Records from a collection
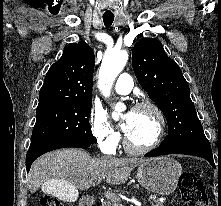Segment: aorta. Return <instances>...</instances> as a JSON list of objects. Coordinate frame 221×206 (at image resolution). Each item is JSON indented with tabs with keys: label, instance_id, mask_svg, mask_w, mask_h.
<instances>
[{
	"label": "aorta",
	"instance_id": "1",
	"mask_svg": "<svg viewBox=\"0 0 221 206\" xmlns=\"http://www.w3.org/2000/svg\"><path fill=\"white\" fill-rule=\"evenodd\" d=\"M128 61V53L126 50H115L108 52L102 61L99 76L98 85L105 97L110 96V91L116 77L123 70ZM115 111L112 113L114 118L118 117V113L124 109L122 103H117L114 107Z\"/></svg>",
	"mask_w": 221,
	"mask_h": 206
}]
</instances>
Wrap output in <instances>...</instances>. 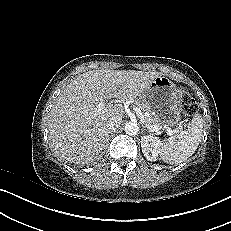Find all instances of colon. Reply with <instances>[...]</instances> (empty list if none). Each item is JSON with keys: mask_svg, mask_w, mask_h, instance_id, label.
I'll use <instances>...</instances> for the list:
<instances>
[{"mask_svg": "<svg viewBox=\"0 0 231 231\" xmlns=\"http://www.w3.org/2000/svg\"><path fill=\"white\" fill-rule=\"evenodd\" d=\"M179 100L181 111L184 116L191 117L197 112L196 102L186 90L180 89Z\"/></svg>", "mask_w": 231, "mask_h": 231, "instance_id": "obj_1", "label": "colon"}]
</instances>
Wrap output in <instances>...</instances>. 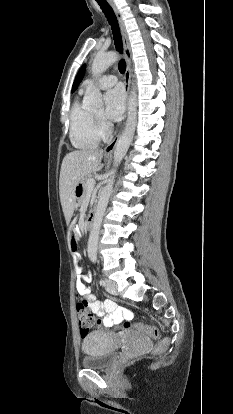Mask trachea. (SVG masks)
Here are the masks:
<instances>
[{"mask_svg":"<svg viewBox=\"0 0 233 414\" xmlns=\"http://www.w3.org/2000/svg\"><path fill=\"white\" fill-rule=\"evenodd\" d=\"M102 9L103 13L105 14L113 33L114 44L116 50L120 53L123 51V44H122V37L120 33L119 24L116 18V15L106 0H96ZM118 69L121 74H124L126 71V62L124 59H121L118 64Z\"/></svg>","mask_w":233,"mask_h":414,"instance_id":"obj_1","label":"trachea"}]
</instances>
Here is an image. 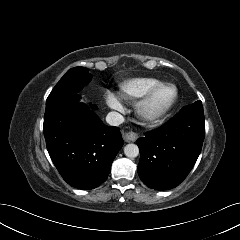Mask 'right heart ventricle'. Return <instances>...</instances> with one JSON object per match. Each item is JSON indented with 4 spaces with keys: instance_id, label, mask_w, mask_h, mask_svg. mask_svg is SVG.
<instances>
[{
    "instance_id": "right-heart-ventricle-1",
    "label": "right heart ventricle",
    "mask_w": 240,
    "mask_h": 240,
    "mask_svg": "<svg viewBox=\"0 0 240 240\" xmlns=\"http://www.w3.org/2000/svg\"><path fill=\"white\" fill-rule=\"evenodd\" d=\"M159 83H162V80L154 77L132 78L120 84L118 93L123 100L134 102Z\"/></svg>"
}]
</instances>
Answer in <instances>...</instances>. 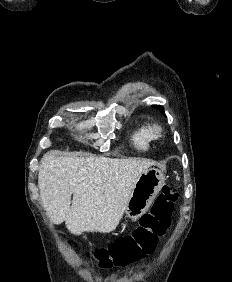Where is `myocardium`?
<instances>
[{
	"instance_id": "obj_1",
	"label": "myocardium",
	"mask_w": 232,
	"mask_h": 282,
	"mask_svg": "<svg viewBox=\"0 0 232 282\" xmlns=\"http://www.w3.org/2000/svg\"><path fill=\"white\" fill-rule=\"evenodd\" d=\"M150 132L153 139H159L163 136V128L156 123L150 126Z\"/></svg>"
}]
</instances>
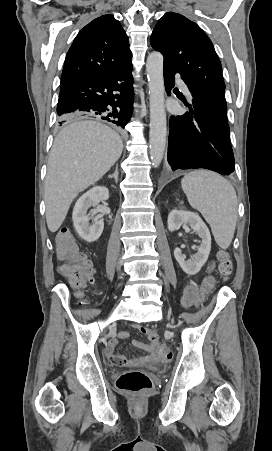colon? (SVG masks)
Masks as SVG:
<instances>
[{"instance_id":"5ec220e1","label":"colon","mask_w":272,"mask_h":451,"mask_svg":"<svg viewBox=\"0 0 272 451\" xmlns=\"http://www.w3.org/2000/svg\"><path fill=\"white\" fill-rule=\"evenodd\" d=\"M58 253L61 260H67V262H59L58 269L62 277H67L68 282L72 283L77 289L75 296L76 303H89L90 296L86 294V291L82 288L85 285L86 278L91 276L90 262H83L86 258V253L80 251L78 248V240H74L73 235H70L67 229H62L58 233L56 239ZM218 269L221 275L229 276L233 271V265L228 257V254L224 251L219 252L218 255ZM79 260V261H78ZM149 351H154L155 354H162V359H172V350H167L166 345H156L154 342L147 344ZM113 367H126L127 360L122 355H111L109 358ZM152 382L147 373L140 370H130L122 373L116 380V387L120 391L129 393H141L151 388Z\"/></svg>"}]
</instances>
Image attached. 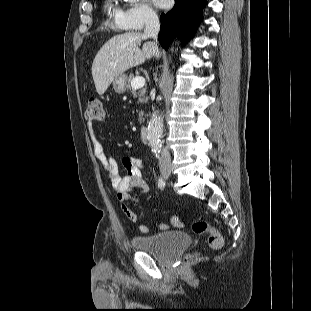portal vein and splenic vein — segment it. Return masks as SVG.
I'll return each mask as SVG.
<instances>
[{
    "mask_svg": "<svg viewBox=\"0 0 311 311\" xmlns=\"http://www.w3.org/2000/svg\"><path fill=\"white\" fill-rule=\"evenodd\" d=\"M131 85L134 89H139L145 85V79L137 76L132 80Z\"/></svg>",
    "mask_w": 311,
    "mask_h": 311,
    "instance_id": "1",
    "label": "portal vein and splenic vein"
}]
</instances>
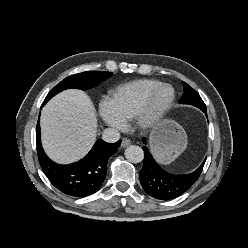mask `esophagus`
<instances>
[{"mask_svg": "<svg viewBox=\"0 0 248 248\" xmlns=\"http://www.w3.org/2000/svg\"><path fill=\"white\" fill-rule=\"evenodd\" d=\"M130 144H131V141L127 138H124V139H122L121 147L125 148V147L129 146Z\"/></svg>", "mask_w": 248, "mask_h": 248, "instance_id": "34e87169", "label": "esophagus"}]
</instances>
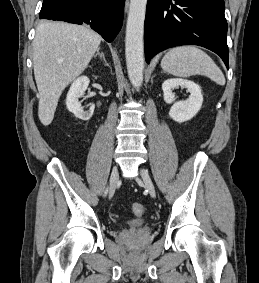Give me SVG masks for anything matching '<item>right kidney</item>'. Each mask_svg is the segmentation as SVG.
Wrapping results in <instances>:
<instances>
[{"instance_id":"right-kidney-1","label":"right kidney","mask_w":259,"mask_h":283,"mask_svg":"<svg viewBox=\"0 0 259 283\" xmlns=\"http://www.w3.org/2000/svg\"><path fill=\"white\" fill-rule=\"evenodd\" d=\"M89 83L90 80L86 76L77 78L72 83L66 98L67 109L73 113L76 118L84 121H87L92 117L95 109V105L92 104L88 110H83L81 103L79 102V98L84 95Z\"/></svg>"}]
</instances>
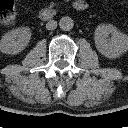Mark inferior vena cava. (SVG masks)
Here are the masks:
<instances>
[{"label":"inferior vena cava","mask_w":128,"mask_h":128,"mask_svg":"<svg viewBox=\"0 0 128 128\" xmlns=\"http://www.w3.org/2000/svg\"><path fill=\"white\" fill-rule=\"evenodd\" d=\"M56 27H57V22L54 21V20H50V21L46 24V28H47L48 30H54V29H56Z\"/></svg>","instance_id":"1"}]
</instances>
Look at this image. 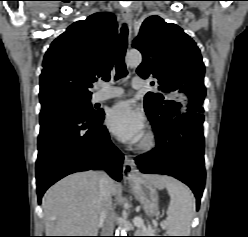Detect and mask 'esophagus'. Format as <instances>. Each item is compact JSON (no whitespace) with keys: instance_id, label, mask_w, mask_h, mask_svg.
<instances>
[{"instance_id":"34e87169","label":"esophagus","mask_w":248,"mask_h":237,"mask_svg":"<svg viewBox=\"0 0 248 237\" xmlns=\"http://www.w3.org/2000/svg\"><path fill=\"white\" fill-rule=\"evenodd\" d=\"M122 18L131 28L132 11L129 8L122 9ZM137 171L134 166L133 159L129 155H125L123 161V178L125 181H132L136 178Z\"/></svg>"}]
</instances>
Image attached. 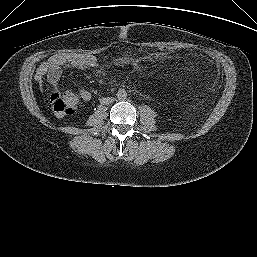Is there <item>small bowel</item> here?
Returning <instances> with one entry per match:
<instances>
[{
  "instance_id": "obj_1",
  "label": "small bowel",
  "mask_w": 257,
  "mask_h": 257,
  "mask_svg": "<svg viewBox=\"0 0 257 257\" xmlns=\"http://www.w3.org/2000/svg\"><path fill=\"white\" fill-rule=\"evenodd\" d=\"M98 60L92 54H55L48 57L37 68L35 80L42 85L46 79L52 90L58 89L59 80L64 71L67 70H86L96 67ZM80 95L84 100L90 98V93L84 89L80 90Z\"/></svg>"
}]
</instances>
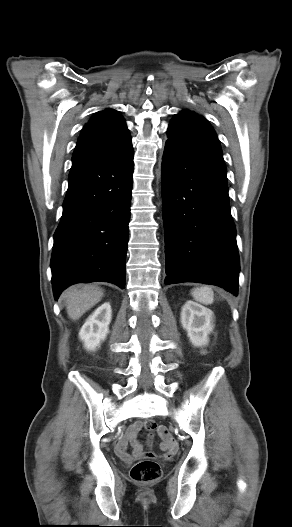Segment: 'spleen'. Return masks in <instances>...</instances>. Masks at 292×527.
<instances>
[{"instance_id":"3e777b00","label":"spleen","mask_w":292,"mask_h":527,"mask_svg":"<svg viewBox=\"0 0 292 527\" xmlns=\"http://www.w3.org/2000/svg\"><path fill=\"white\" fill-rule=\"evenodd\" d=\"M191 294L197 302L205 305L212 304L214 301V292L209 286L195 288L192 290Z\"/></svg>"}]
</instances>
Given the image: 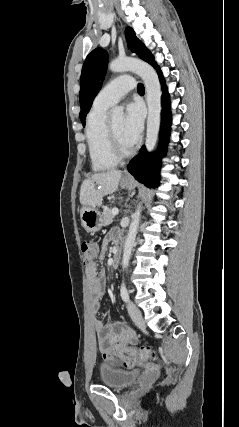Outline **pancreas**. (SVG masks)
I'll return each instance as SVG.
<instances>
[{
	"mask_svg": "<svg viewBox=\"0 0 239 427\" xmlns=\"http://www.w3.org/2000/svg\"><path fill=\"white\" fill-rule=\"evenodd\" d=\"M102 217H103L104 226L111 224L114 218V215L112 214V210L110 208H104Z\"/></svg>",
	"mask_w": 239,
	"mask_h": 427,
	"instance_id": "1",
	"label": "pancreas"
}]
</instances>
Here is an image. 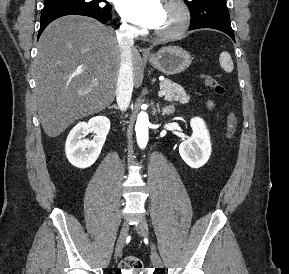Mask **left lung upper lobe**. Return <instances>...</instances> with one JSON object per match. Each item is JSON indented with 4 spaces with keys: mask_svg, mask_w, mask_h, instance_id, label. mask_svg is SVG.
Listing matches in <instances>:
<instances>
[{
    "mask_svg": "<svg viewBox=\"0 0 289 274\" xmlns=\"http://www.w3.org/2000/svg\"><path fill=\"white\" fill-rule=\"evenodd\" d=\"M191 13V25L230 24L226 0H184Z\"/></svg>",
    "mask_w": 289,
    "mask_h": 274,
    "instance_id": "left-lung-upper-lobe-1",
    "label": "left lung upper lobe"
}]
</instances>
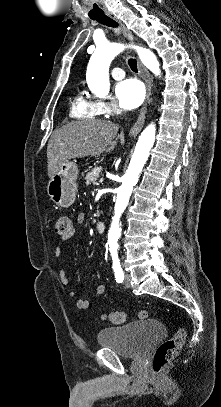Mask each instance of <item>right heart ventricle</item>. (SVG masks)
Segmentation results:
<instances>
[{
	"label": "right heart ventricle",
	"mask_w": 221,
	"mask_h": 407,
	"mask_svg": "<svg viewBox=\"0 0 221 407\" xmlns=\"http://www.w3.org/2000/svg\"><path fill=\"white\" fill-rule=\"evenodd\" d=\"M69 115L75 119H96L101 113L95 102L85 97L81 91H77L70 101Z\"/></svg>",
	"instance_id": "right-heart-ventricle-1"
}]
</instances>
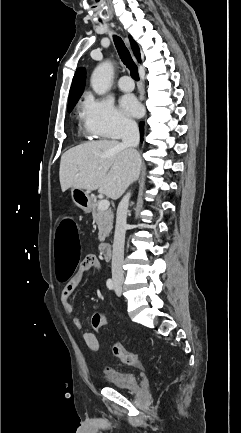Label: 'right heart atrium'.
Wrapping results in <instances>:
<instances>
[{
	"mask_svg": "<svg viewBox=\"0 0 241 433\" xmlns=\"http://www.w3.org/2000/svg\"><path fill=\"white\" fill-rule=\"evenodd\" d=\"M81 115L85 130L92 137L116 138L135 130V123L110 99L87 95L81 105Z\"/></svg>",
	"mask_w": 241,
	"mask_h": 433,
	"instance_id": "right-heart-atrium-1",
	"label": "right heart atrium"
}]
</instances>
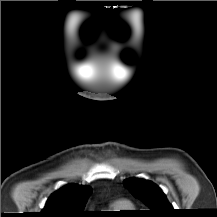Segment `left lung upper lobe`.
I'll return each mask as SVG.
<instances>
[{
  "mask_svg": "<svg viewBox=\"0 0 217 217\" xmlns=\"http://www.w3.org/2000/svg\"><path fill=\"white\" fill-rule=\"evenodd\" d=\"M123 184L150 209L147 211L150 217H171L174 214L175 209L155 183L139 178H129L124 180Z\"/></svg>",
  "mask_w": 217,
  "mask_h": 217,
  "instance_id": "obj_1",
  "label": "left lung upper lobe"
}]
</instances>
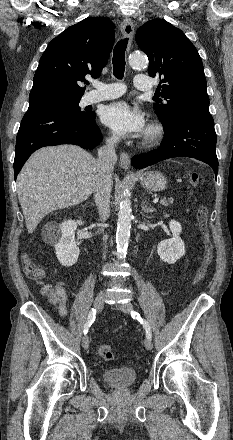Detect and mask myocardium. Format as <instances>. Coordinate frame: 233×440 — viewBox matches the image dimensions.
Wrapping results in <instances>:
<instances>
[{"label":"myocardium","mask_w":233,"mask_h":440,"mask_svg":"<svg viewBox=\"0 0 233 440\" xmlns=\"http://www.w3.org/2000/svg\"><path fill=\"white\" fill-rule=\"evenodd\" d=\"M164 135V128L158 123H152L147 128L142 144L144 146H153L157 144Z\"/></svg>","instance_id":"1"}]
</instances>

▶ **PROBLEM REQUIREMENTS**:
Please write out, exactly, every line from the line with "Detect and mask myocardium." through the final line of the data above, leaving out pictures.

▶ **OUTPUT**:
Detect and mask myocardium. Format as <instances>. Coordinate frame: 233×440 — viewBox matches the image dimensions.
Wrapping results in <instances>:
<instances>
[{"label":"myocardium","mask_w":233,"mask_h":440,"mask_svg":"<svg viewBox=\"0 0 233 440\" xmlns=\"http://www.w3.org/2000/svg\"><path fill=\"white\" fill-rule=\"evenodd\" d=\"M164 135V128L158 123H152L147 128L142 144L144 146H153L157 144Z\"/></svg>","instance_id":"1"}]
</instances>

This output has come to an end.